Arteta’s ruthless cyborgs malfunction as improvised excellence overcomes the machine
Arsenal's Martin Odegaard (left centre) and team-mates appear dejected after Manchester United score their second goal. Photo: Mike Egerton/PA Wire.
And then the gap was down to four points. It is still four points, but the thought that Arsenal will struggle to suppress is that it could have been more, that it should have been more.
Manchester City have won only one of their past five in the league, but Arsenal have not opened up clear water. Against Liverpool and Nottingham Forest, they failed to take advantage of City slip‑ups, drawing both those games 0-0, and that left them vulnerable to a game such as this. From an Arsenal point of view, the title race is disturbingly alive.
Arsenal should be fine. They have been the best team in the league so far. They’ve been the best team in the Champions League. They’ve lost only three times all season. They have a good claim to be the best side in the world right now. But there will be inevitable nibbles of doubt: Arsenal have still to go to the Etihad Stadium in April; lose that and the gap will be one; and that means the pressure is on; one slip-up and the lead could be City’s …
There is no reason for such negativity; there has been nothing to suggest City are about to embark upon a remorseless winning run. But when a team have not won the league in 22 years, a certain amount of catastrophising is inevitable.
Yet it is also so mystifying. This Arsenal at times feel like a drama in the tradition of Blade Runner or Westworld. They are cyborg killers, ruthless and implacable, but they have spent so long in the company of people that they have begun to develop human characteristics, most notably anxiety, or at least a hyper‑awareness of the consequences of what they are doing.

The tendency is perhaps reduced this season, but they remain a team, conditioned perhaps by the expectations of fans who feel every second of their wait for a title, prone to periods of fretfulness and at times, to almighty, inexplicable ricks.
For half an hour, this felt like remorseless Arsenal. The bioroid army did what it does. They pressed, they squeezed, they suffocated Manchester United. There may not have been many clearcut chances but there was a sense of mounting threat. United’s stress as they struggled to get the ball out of their own half became almost palpable. Eventually the goal came, in the way it had always seemed like coming: a half-cleared cross returned to the box and United, finally, unable to clear, block, or deflect wide or over.
At which, abruptly, the clones glitched. The game was under control. United might not have been back to Ruben Amorim-era fumbling, but neither did they seem likely to get back into the game. But then Martín Zubimendi, under little pressure, duffed an attempted backpass to David Raya, and from nowhere Bryan Mbeumo had equalised.
The breath of City suddenly could be felt on Arsenal necks, and the cyborgs reacted in a way that was all too human.

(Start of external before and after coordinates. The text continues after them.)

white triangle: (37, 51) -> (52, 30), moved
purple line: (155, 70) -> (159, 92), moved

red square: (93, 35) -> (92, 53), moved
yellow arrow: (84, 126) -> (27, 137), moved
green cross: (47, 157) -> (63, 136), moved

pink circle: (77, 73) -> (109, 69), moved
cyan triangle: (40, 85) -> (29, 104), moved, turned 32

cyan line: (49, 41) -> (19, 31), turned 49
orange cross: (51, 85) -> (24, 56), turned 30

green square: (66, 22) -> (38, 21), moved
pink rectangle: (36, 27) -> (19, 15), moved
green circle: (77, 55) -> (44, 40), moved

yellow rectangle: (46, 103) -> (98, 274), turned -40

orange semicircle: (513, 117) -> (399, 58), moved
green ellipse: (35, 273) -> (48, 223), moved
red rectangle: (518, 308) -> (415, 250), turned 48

This used to be a trait of Pep Guardiola sides, the reason they would sometimes concede goals in bursts of two or three. When the central intelligence failed, when the mechanism went awry, there was no individual to wrest the game back. Eyes whirred, lights flashed, warnings systems beeped, sockets smoked. Malfunction! Malfunction!

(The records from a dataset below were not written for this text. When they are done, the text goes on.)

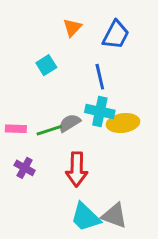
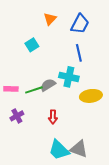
blue line: (100, 77) -> (79, 53), moved
yellow ellipse: (123, 123) -> (91, 96), moved
purple cross: (25, 168) -> (17, 116), turned 32
red arrow: (77, 169) -> (53, 117), size x0.6

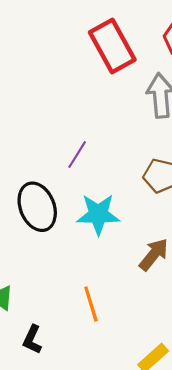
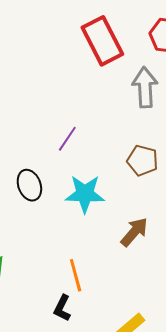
black ellipse: (37, 207) -> (29, 185), size x0.7
black L-shape: (32, 339) -> (62, 308), moved

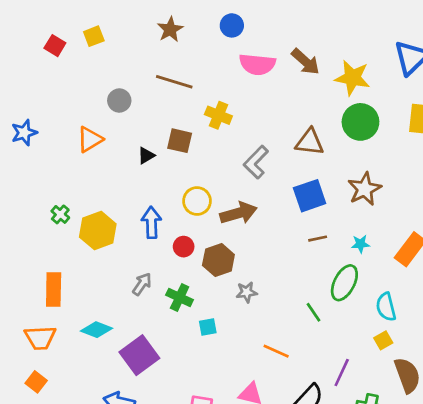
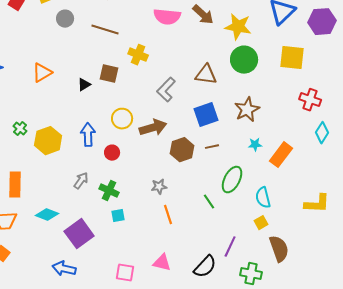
gray circle: (119, 101) -> (65, 19), moved
cyan star: (360, 244) -> (255, 145), moved
brown hexagon: (218, 260) -> (182, 150), moved
cyan square: (208, 327) -> (118, 216), moved
orange line: (276, 351) -> (168, 215), moved, turned 48

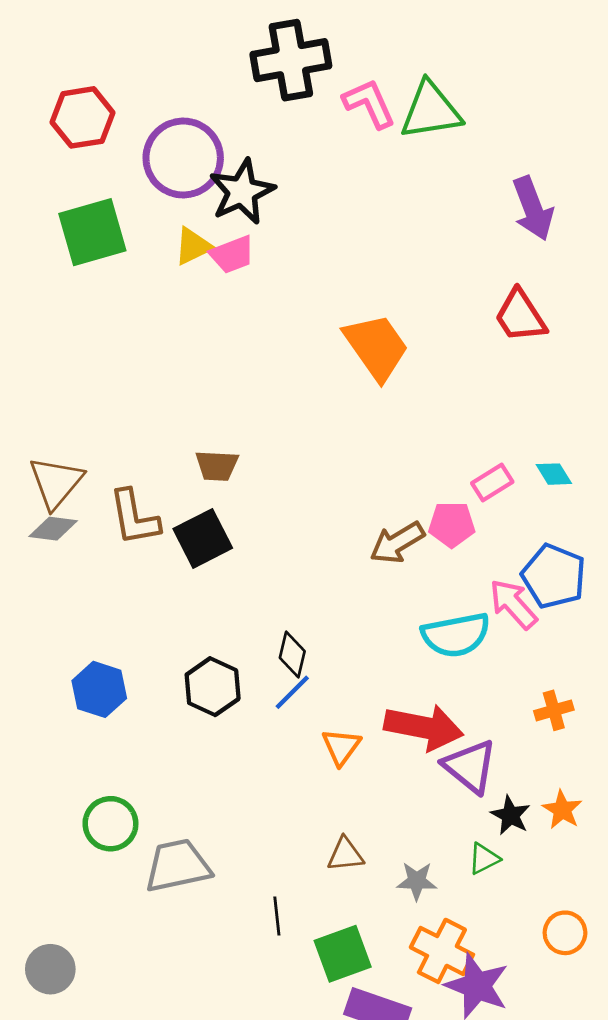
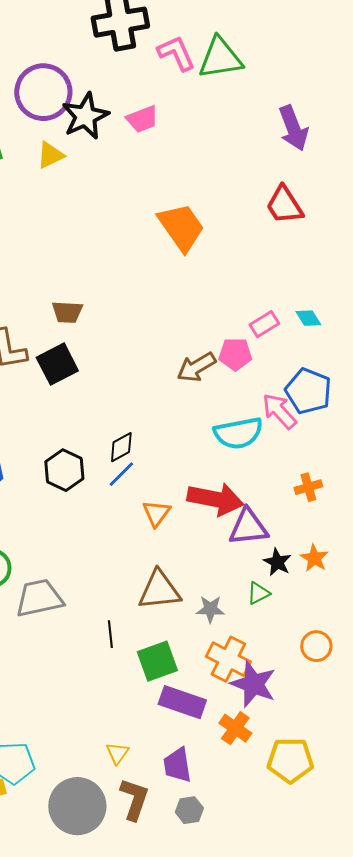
pink trapezoid: (232, 255) -> (142, 119), moved
black diamond: (292, 654) -> (121, 447), turned 48
purple triangle: (470, 766) -> (248, 527), turned -45
brown triangle: (345, 854) -> (159, 590), size x1.6

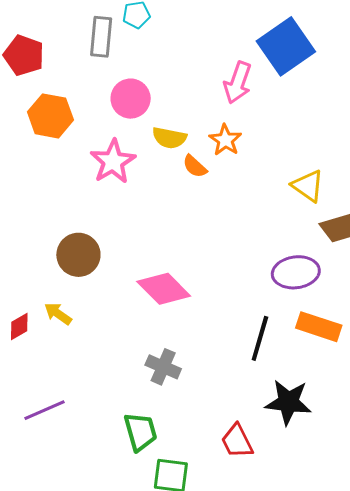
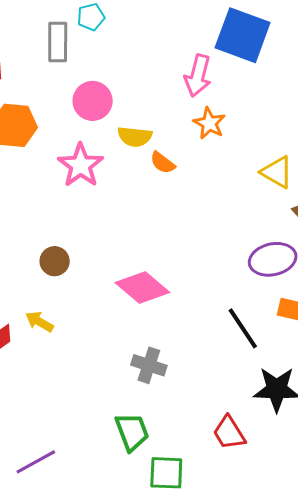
blue square: (286, 46) -> (243, 35), turned -30
orange star: (225, 140) -> (209, 123), moved
brown circle: (78, 255) -> (55, 261), size x0.7
black line: (260, 338) -> (243, 328), turned -45
purple line: (44, 410) -> (36, 462), moved

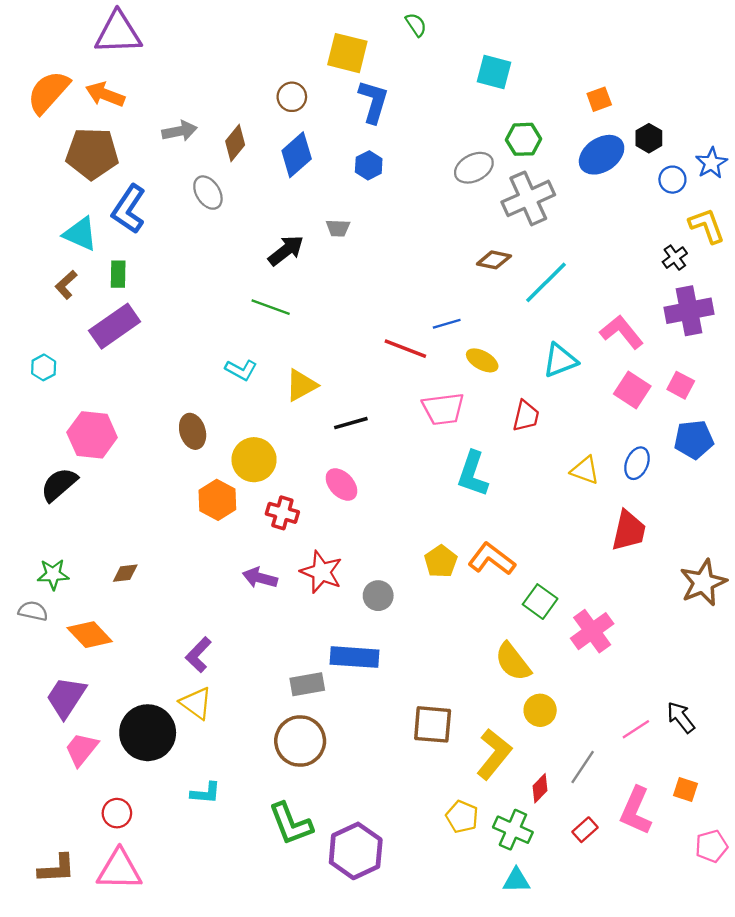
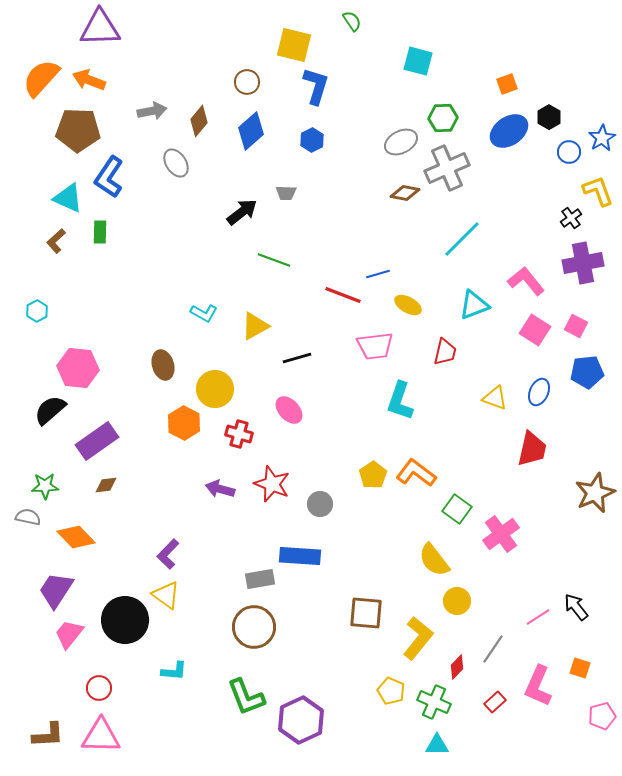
brown diamond: (494, 260) -> (405, 193), moved
green line: (271, 307) -> (274, 260), moved
purple rectangle: (115, 326) -> (97, 441), moved

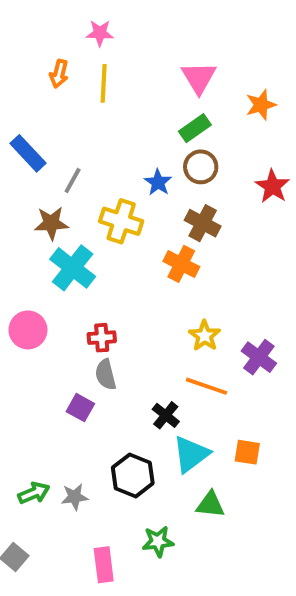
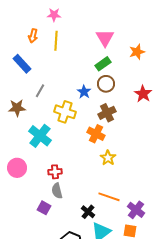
blue rectangle: (28, 153) -> (22, 64), moved
brown star: (51, 223) -> (17, 108), moved
brown cross: (203, 223) -> (107, 113), turned 36
yellow star: (205, 336) -> (108, 158), moved
purple cross: (259, 357) -> (136, 210), moved

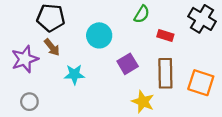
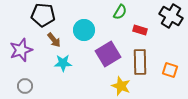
brown arrow: (52, 47) -> (54, 40), moved
purple square: (128, 64) -> (108, 54), size x1.4
orange square: (201, 83) -> (170, 70), size x0.7

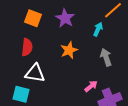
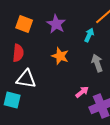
orange star: (69, 50) -> (60, 56), turned -30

There was even a smattering of boos at half-time – an expression of nerves, surely, as much as genuine anger. But whatever discomfort was felt then among fans or players was multiplied five minutes into the second half.
Sometimes, football is less about pressing patterns, set-piece drills or mental state; sometimes it’s just about a wing-back, who scored only his second goal for the club last week, thriving on being released into midfield, implausibly controlling the ball with knee and hip and then walloping a finish in from the edge of the box off the underside of the bar. The miracles of the new‑manager bounce continue to resist algorithmic explanation.

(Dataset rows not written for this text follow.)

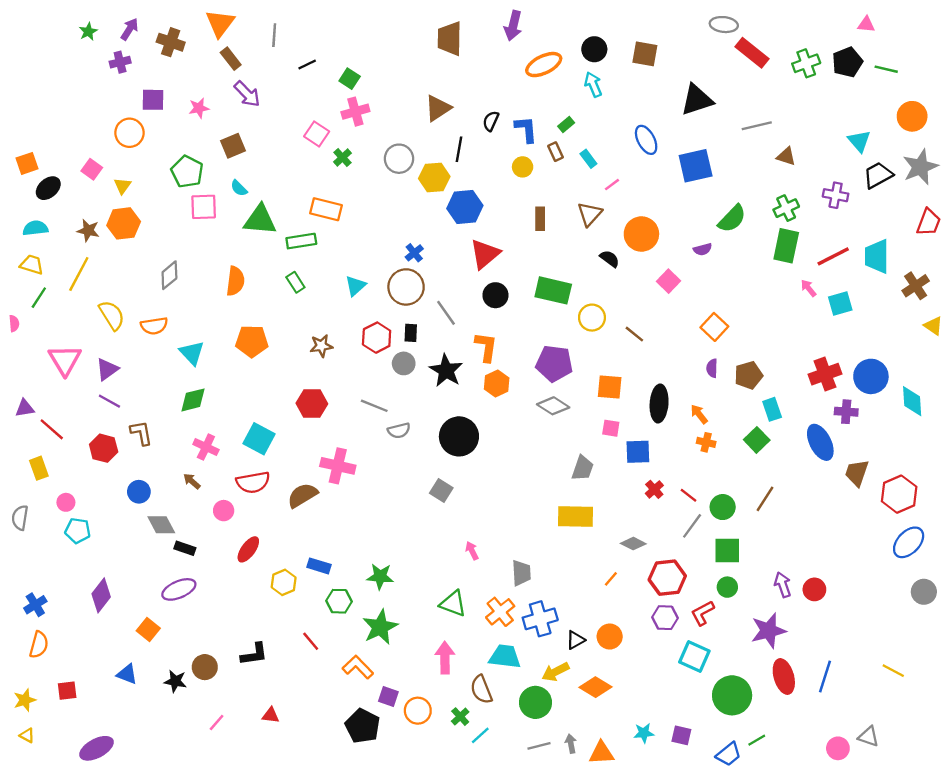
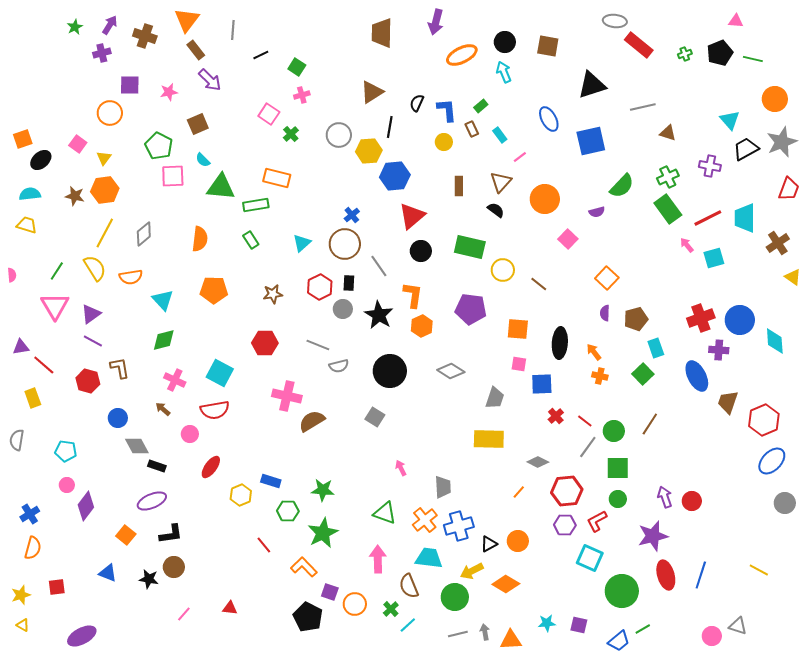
green cross: (806, 63) -> (685, 54), size x0.6
pink cross: (355, 112) -> (302, 95), size x0.7
green rectangle: (786, 246) -> (668, 209), turned -48
black semicircle: (610, 259) -> (496, 210), moved
yellow line: (79, 274) -> (105, 233), moved
green line: (39, 298) -> (57, 271), moved
gray diamond: (553, 406) -> (451, 371), moved
brown semicircle: (302, 495) -> (312, 421), moved
pink circle: (66, 502) -> (67, 485), moved
black L-shape: (254, 654) -> (171, 534), moved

Mikel Arteta unleashed a new regiment of cyborgs with a quadruple substitution. But the control he craves was gone. Even when a set piece – obviously – provoked chaos and an equaliser via a series of ricochets off heads and knees, sprockets and springs, the pitiless squeezing in midfield was gone, a clustering allowing Matheus Cunha an inexcusable amount of space to measure his shot into the corner.
Improvised excellence had overcome the cerebral machine, and in that sense it felt like the old days of United-Arsenal clashes. But modern football isn’t supposed to be like that. Modern football is about data and formulae, about repetitions and plans, at least as Arteta sees it.
His cyborg army might struggle to process the evidence that their evidence-based approach is not all‑conquering. And now they face perhaps the greatest test of all for machine intelligence: a test of nerve. Being the best is all very well, but you still have to get over the line – and that requires character.